Градус этического напряжения здесь колоссальный. Однако остановимся только на одном аспекте проблемы: выборе между двумя детьми. Как и в случае с вагонеткой, Софи находится в ситуации, где требуется выбрать между двумя альтернативными вариантами. Этический ли это выбор? Нет.

История Софи станет испытательным полигоном для четырех философских концепций, которые, как мы постараемся показать, не выдержат этого испытания. Предварительно же сделаем несколько важных оговорок. Во-первых, «Выбор Софи» не связан напрямую с trolley problem: мы только хотим показать, что в обоих случаях имеет место ситуация выбора, который, хоть это контринтуитивно, не носит этического характера:, во-вторых, следует максимально абстрагироваться от культурно-исторического контекста «Софи», так как он в данной ситуации призван не «сгустить краски», а послужить ярким реальным примером. Подобные ситуации действительно часто встречаются в нашей обыденной практике: например, тот же принцип работает в проблеме «кого из двух утопающих спасти?».

Первой не выдерживает критики практическая философия И. Канта. В «Основоположениях метафизики нравов» (1785 г.) философ говорит: «...поступай только согласно такой максиме, руководствуясь которой, ты в то же время можешь пожелать, чтобы она стала всеобщим законом» (Кант, Л. Д. Б., 1994c: 195). Такова формулировка категорического императива, т.е. формы морального закона для человека. Если поступок

автономен, т.е. не определен ничем иным (например, склонностями), кроме самого разума, то это — поступок доброй воли, которая добра «сама по себе» (Кант, Л. Д. Б., 1994с: 162). Кант приводит несколько знаменитых примеров: требование отдать долг, запрет на самоубийство и т.д. Иными словами, мы вполне понимаем, как работает категорический императив в нормальной ситуации. Относительно себя я всегда могу точно сказать, как поступить, — тут нет проблемы. «Таким образом, я не нуждаюсь в какой-нибудь глубокой проницательности, чтобы знать, как мне поступать, дабы мое воление было нравственно добрым» (Кант, Л. Д. Б., 1994с: 173). В «Критике практического разума» Кант даже приводит пример того, что и самый гнусный человек все равно в состоянии усмотреть в себе моральный закон (Кант, Соколов, 1994а: 408). Более того, философу, возможно, разобраться с проблемами морали будет даже труднее, чем человеку, не знакомому с философией, так как философ может «легко запутать свое суждение массой посторонних, не относящихся к делу соображений и отклонить его от прямого пути» (Кант, Соколов, 1994а: 175).

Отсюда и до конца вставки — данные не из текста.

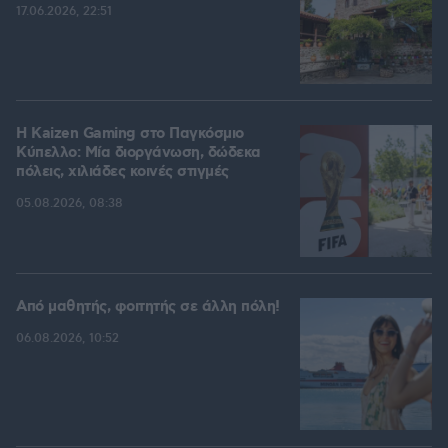
17.06.2026, 22:51
H Kaizen Gaming στο Παγκόσμιο
Kύπελλο: Μία διοργάνωση, δώδεκα
πόλεις, χιλιάδες κοινές στιγμές
05.08.2026, 08:38
Από μαθητής, φοιτητής σε άλλη πόλη!
06.08.2026, 10:52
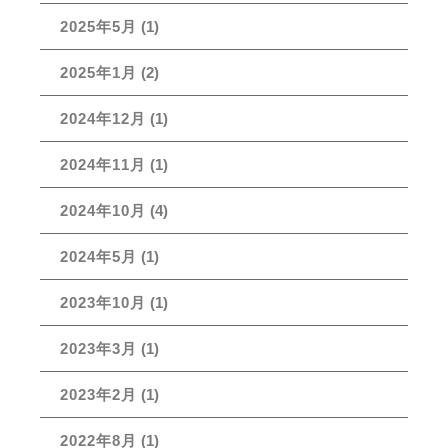
2025年5月
(1)
2025年1月
(2)
2024年12月
(1)
2024年11月
(1)
2024年10月
(4)
2024年5月
(1)
2023年10月
(1)
2023年3月
(1)
2023年2月
(1)
2022年8月
(1)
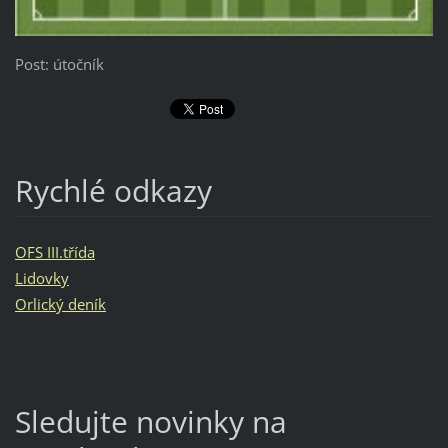
Post: útočník
Rychlé odkazy
OFS III.třída
Lidovky
Orlický deník
Sledujte novinky na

Важно, что категорический императив, по Канту, — это только формальный принцип. Он, в отличие от нормативных этических концептов — «десяти заповедей», «золотого правила этики» и проч., — не дает нам конкретных указаний, а только говорит, что мы всегда точно знаем принцип, сообразно которому следует поступать. Этика — всегда усилие; я всегда законодатель морального закона; как только я прекращу проверять каждый свой поступок на предмет согласия с моральным законом, моя этическая жизнь резко оборвется. В этом смысле, по Канту, мы никогда не ляжем спать с чистой совестью, так как совесть — это судящая сама себя способность суждения: она должна работать всегда, либо ее нет.

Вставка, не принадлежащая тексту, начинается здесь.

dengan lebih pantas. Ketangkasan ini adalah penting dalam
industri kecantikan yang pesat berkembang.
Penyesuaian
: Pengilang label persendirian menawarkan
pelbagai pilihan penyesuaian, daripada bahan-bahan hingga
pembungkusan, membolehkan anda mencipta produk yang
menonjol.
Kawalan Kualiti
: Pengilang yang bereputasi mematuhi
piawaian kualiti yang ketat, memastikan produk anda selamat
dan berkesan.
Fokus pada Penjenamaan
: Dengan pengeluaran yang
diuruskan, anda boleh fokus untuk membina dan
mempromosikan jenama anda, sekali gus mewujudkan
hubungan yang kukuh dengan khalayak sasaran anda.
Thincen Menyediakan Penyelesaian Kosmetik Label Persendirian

Со всеми этими соображениями мы возвращаемся в Освенцим, где стояла Софи. Что же делать? Может ли то, что Софи отдала фашистам дочь, быть всеобщим законом? Очевидно, нет. Являлся ли только разум определяющим основанием ее воли? Нет, она находилась в ситуации, в которой мы никак не можем назвать ее свободным субъектом. Однако вспомним «О мнимом праве лгать из человеколюбия» (см.: Кант, Вальденберг, 1994^: герой этой работы, открывший дверь преступнику, по Канту, тоже был заложником некоторых обстоятельств. Иными словами, согласно Канту, вне зависимости от ситуации мы знаем, как поступить.

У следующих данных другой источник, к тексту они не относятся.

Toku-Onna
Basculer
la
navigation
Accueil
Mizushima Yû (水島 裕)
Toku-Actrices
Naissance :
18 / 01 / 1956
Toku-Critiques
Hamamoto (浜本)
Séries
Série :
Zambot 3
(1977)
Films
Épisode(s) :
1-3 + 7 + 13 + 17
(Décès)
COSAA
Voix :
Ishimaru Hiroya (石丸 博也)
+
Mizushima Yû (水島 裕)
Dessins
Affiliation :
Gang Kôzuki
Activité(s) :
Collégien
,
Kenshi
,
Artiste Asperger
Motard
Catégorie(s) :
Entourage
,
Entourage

Почему в случае Софи ответ неочевиден? Посмотрим еще раз. Так, если моя воля определяется одним только разумом, то поступок добрый. Воля, согласно «Критике практического разума» (Кант, Соколов, 1994a: 404), по определению свободна — следовательно, она добрая. Получается, злой поступок не может быть свободным, и наоборот. То, что сделала Софи, Кант назвал бы аморальным, но что нужно было сделать — он не говорит. Кроме того, при всей фундаментальности системы, этика Канта блокирует выбор между альтернативами. Например, я точно знаю, что приятное удовлетворяет моей склонности, а хорошее отвечает целесообразности. Выбрать между двумя «приятными» или «хорошими» вполне возможно: в мире природы ясно прослеживается иерархия. Однако в мире свободы никакой иерархии нет. Человек является целью самой по себе и причастен к миру целей, где все граждане совершенно равны и мы не можем предпочесть одного другому.

Невозможность мыслить альтернативы в этике — одна из ключевых проблем в кантовской практической философии. Попытался разрешить ее Ф. Шеллинг (см.: Кречетова, 2015). В «Системе мировых эпох» он пишет: «Знать истину, альтернативу которой невозможно себе представить, скажем, что a = a, — это еще не знание. Всякий скажет, что такая истина ровно ничего не даст ему сверх того, что он уже знал» (Шеллинг, Борисов, 1999: 64). Строго говоря, такое понимание восходит еще к Лейбницу, однако и для «Мировых эпох», и для лейбницианской трактовки это соображение пока имеет только гносеологический характер.

В 1809 г. Шеллинг публикует весьма провокационный текст — «Философские исследования о сущности человеческой свободы и связанных с ней предметах». В общем и целом, он продолжает линию, которая тянется еще от «Системы трансцендентального идеализма», обосновывая тезис о том, что единственно возможный способ существования «Я» — это акт. «Философские исследования...» полны герменевтических тонкостей и имплицитных отсылок; впрочем, провокация и новаторство содержатся не в них.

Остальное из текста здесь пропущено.